** GIVEN DATA **
=-=-=

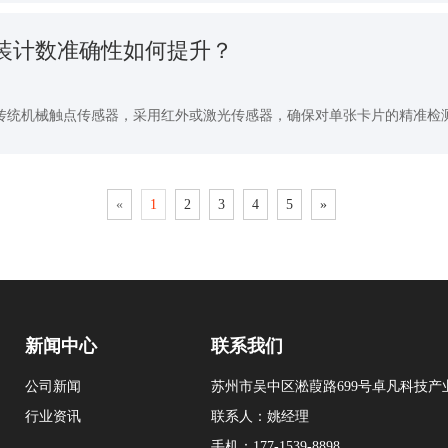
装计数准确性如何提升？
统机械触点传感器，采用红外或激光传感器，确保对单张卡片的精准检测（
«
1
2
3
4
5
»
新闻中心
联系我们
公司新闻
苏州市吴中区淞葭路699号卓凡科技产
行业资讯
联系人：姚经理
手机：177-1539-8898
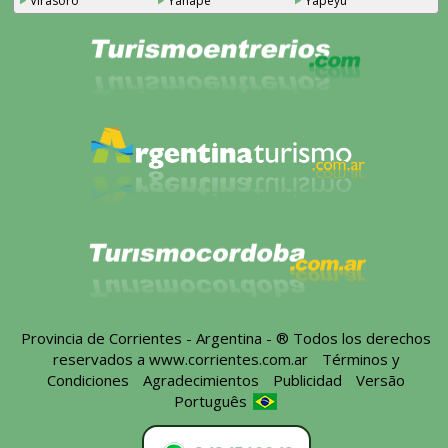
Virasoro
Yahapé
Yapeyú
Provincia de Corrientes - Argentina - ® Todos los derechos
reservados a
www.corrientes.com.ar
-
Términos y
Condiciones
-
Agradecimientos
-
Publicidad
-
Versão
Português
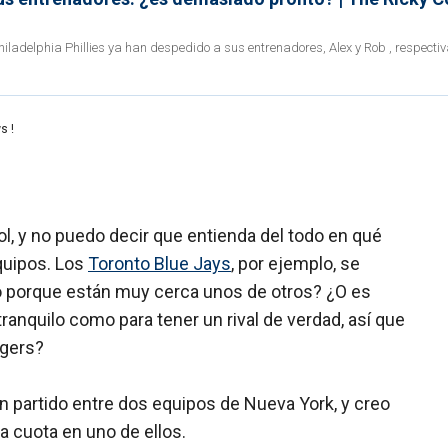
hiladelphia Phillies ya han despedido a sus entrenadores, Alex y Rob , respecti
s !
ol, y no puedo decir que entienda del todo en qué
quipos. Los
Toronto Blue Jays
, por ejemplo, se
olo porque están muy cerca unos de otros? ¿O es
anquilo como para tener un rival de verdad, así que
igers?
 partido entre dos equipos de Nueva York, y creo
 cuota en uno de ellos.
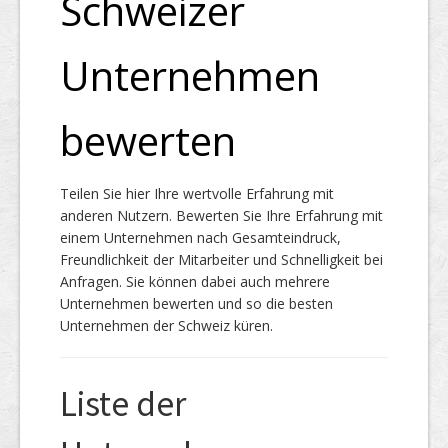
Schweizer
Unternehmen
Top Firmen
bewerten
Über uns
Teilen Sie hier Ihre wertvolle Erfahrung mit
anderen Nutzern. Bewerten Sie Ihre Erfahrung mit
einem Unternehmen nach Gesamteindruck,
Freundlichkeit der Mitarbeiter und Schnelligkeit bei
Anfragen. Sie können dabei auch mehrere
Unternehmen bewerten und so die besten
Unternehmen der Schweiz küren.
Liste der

=-=-=

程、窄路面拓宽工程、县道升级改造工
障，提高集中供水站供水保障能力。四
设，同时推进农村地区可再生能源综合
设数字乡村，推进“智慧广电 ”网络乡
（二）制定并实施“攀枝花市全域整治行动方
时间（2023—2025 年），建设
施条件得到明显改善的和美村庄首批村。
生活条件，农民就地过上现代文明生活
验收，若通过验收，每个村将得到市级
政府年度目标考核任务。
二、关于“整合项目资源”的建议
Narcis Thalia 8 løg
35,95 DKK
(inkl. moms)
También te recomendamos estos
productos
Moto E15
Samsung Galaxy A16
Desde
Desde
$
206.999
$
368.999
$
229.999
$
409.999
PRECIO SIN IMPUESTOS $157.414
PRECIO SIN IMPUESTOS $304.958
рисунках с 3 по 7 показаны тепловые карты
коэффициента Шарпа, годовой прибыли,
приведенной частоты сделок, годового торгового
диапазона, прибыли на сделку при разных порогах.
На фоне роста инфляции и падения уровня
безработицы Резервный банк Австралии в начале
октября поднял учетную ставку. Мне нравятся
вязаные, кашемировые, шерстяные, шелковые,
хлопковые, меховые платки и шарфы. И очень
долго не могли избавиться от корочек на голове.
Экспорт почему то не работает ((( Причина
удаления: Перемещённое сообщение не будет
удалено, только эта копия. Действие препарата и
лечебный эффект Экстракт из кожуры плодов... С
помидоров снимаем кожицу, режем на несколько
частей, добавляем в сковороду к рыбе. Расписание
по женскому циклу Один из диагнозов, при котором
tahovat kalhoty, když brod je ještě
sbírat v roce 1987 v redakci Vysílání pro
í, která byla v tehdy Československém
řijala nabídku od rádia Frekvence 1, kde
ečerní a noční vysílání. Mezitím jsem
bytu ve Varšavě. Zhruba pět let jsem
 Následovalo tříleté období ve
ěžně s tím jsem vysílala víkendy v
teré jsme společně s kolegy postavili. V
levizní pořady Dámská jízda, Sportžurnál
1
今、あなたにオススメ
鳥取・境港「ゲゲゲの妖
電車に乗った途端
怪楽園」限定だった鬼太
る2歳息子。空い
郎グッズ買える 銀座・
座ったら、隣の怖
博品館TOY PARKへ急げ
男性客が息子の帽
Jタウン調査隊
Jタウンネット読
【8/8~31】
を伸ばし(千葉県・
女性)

=-=-=

** ABOUT THIS TASK **
Across the entries, state how many lines contain "Erfahrung", giving the number only.

** RESPONSE BOX **
2